Schon öffnet die Nacht ihre Augen und der Abendstern und der Mond
beginnen sich in ihnen zu spiegeln. Sie schüttelt ihre
kohlrabenschwarzen Haare und ihr schwarzes Nachtgewand, so gießt sie
schwärzeste Dunkelheit in alle Winkel und Ecken der Welt. Gleich
blinken überall wo Menschen wohnen Lichter auf, unendliche Perlenstränge
an leuchtenden Spuren durchfluten die Länder und die Städte werden zu
glühenden Flecken. Die Nacht ist zufrieden, was auch immer sie
sieht, was auch immer geschieht, sie weiß, beim nächsten Mal wird es
wieder ganz anders sein. Gutes folgte auf Schlechtes. Warmes auf Kaltes.
Das ist der Kreislauf der Dinge. Und obwohl sie eine junge Frau ist, so
ist sie doch klug und weise und genießt ihre Schönheit im Spiegel der
Meere. Sonderbar ist es schon, dass sie am gleichen Biergarten
innehält wie zuvor der Tag und auch sie spürt so ein sehnsuchtsvolles
Ziehen in ihrem Herzen. Da sitzen die Menschen heiter zusammen und
erzählen sich Geschichten. Wie gerne wäre sie mit Morgengrauen und
Dämmerung einmal zusammen gewesen, hätte gemeinsam mit ihnen über ihre
Abenteuer gesprochen. Sie beschließt, mit Morgengrauen zu sprechen.
Als die Nacht, müde geworden, langsam in ihr Bett zurück steigt, liegt
da schon das Morgengrauen mit weit geöffneten Armen. „Komm“, sagt das
Morgengrauen, „Schmiege dich an mich!“. Da vergisst die Nacht von ihrem
Wunsch zu erzählen und lässt sich in den Schlaf wiegen. Als die
Nacht ruhig atmet, dreht sich das Morgengrauen im Bett herum. Sie wartet
ein kleines Weilchen und beugt sich über den jungen, prachtvollen Tag.

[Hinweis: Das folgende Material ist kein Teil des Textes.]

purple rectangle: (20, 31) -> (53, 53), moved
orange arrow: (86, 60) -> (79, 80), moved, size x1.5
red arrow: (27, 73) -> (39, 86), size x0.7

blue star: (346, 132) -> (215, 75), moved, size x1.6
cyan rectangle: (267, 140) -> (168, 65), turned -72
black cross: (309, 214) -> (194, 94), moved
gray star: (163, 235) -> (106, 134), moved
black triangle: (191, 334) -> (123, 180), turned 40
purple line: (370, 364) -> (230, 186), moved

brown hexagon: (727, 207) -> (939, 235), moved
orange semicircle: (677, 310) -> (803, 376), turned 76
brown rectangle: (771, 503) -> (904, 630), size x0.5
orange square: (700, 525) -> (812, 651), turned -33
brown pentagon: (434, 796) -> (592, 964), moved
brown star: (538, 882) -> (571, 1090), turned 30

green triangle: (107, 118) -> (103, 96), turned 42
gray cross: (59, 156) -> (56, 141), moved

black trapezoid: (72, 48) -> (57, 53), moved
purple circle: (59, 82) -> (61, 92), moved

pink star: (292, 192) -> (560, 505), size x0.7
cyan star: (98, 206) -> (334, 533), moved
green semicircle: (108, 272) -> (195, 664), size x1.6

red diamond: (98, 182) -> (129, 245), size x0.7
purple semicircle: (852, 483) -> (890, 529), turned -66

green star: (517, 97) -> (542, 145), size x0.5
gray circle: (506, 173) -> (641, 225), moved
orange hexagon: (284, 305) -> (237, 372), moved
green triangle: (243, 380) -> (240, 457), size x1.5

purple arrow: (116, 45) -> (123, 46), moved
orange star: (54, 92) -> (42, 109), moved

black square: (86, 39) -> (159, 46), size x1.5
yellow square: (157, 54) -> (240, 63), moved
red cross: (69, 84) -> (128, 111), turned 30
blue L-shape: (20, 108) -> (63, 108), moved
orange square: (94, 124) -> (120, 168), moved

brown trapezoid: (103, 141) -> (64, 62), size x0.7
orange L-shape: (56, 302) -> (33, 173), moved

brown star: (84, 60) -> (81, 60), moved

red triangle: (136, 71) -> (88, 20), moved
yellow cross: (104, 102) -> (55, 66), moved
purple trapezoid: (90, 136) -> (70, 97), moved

So unschuldig liegt er da. Sie schmiegt ihren Leib an seinen und ihre
Körper verschmelzen miteinander. Dann küsst sie ihn wach. „Ist ja schon gut!“, ruft er schließlich ungeduldig und löst sich aus der Umarmung.
„Sag mal! Könnten wir nicht mal zusammen einige Zeit verbringen, du,
die Dämmerung und ich. Wir hätten uns so viel zu erzählen!“ „Was du redest!“, ruft lachend das Morgengrauen, „Dämmerung? Wer bitte ist die Dämmerung?“
Was sollte er darauf antworten? Doch da kam die Sonne schon endgültig
über den Berg gekrochen. Der Tag vergaß das Morgengrauen und machte sich
auf die Nebel von den Hängen zu verscheuchen und Licht in alle dunklen
Winkel hinein zu schicken. Er würde heute wieder prachtvoll sein.
Vollkommen! Wenn da nicht dieser kleine sehnsuchtsvolle Schmerz in
seinem Herzen gewesen wäre. Da wendet er sich der Sonne zu. Diese
schüttelt auf seine Frage hin verwundert den Kopf. „Ach, du dummer Tag!
Morgengrauen, Dämmerung! Du weißt ja gar nichts! Du hast eine junge,
schöne Gegenspielerin! Es ist die Nacht. Wenn du schläfst, herrscht sie
über die Welt und wenn Du dein Tagwerk verrichtest, dann ruht sie!“ „Aber sag, liebe Sonne, kann ich sie nicht kennen lernen?“
Die Sonne sieht ihn sonderbar an. „Was du dir da wünschst, lieber Tag,
das ist schon geplant! Aber es dauert noch lang bis dahin! Du musst
Geduld haben.“ Der Tag blickt der Sonne erwartungsvoll ins Gesicht.
„Am allerletzten deiner Tage, Tag, wird die Erde in mir verglühen. Dann
wirst du gemeinsam mit Morgengrauen und Dämmerung und deiner
wunderschönen Widersacherin Nacht verschmelzen. Das verspreche ich dir!“
Während sie das sagt, macht die Sonne eine Fratze und grinst ihn böse
an. „Pffff! Sehr mysteriös, das ganze!“, flüstert der Tag und
überlegt sich, ob die Sonne sich vielleicht über ihn lustig gemacht hat.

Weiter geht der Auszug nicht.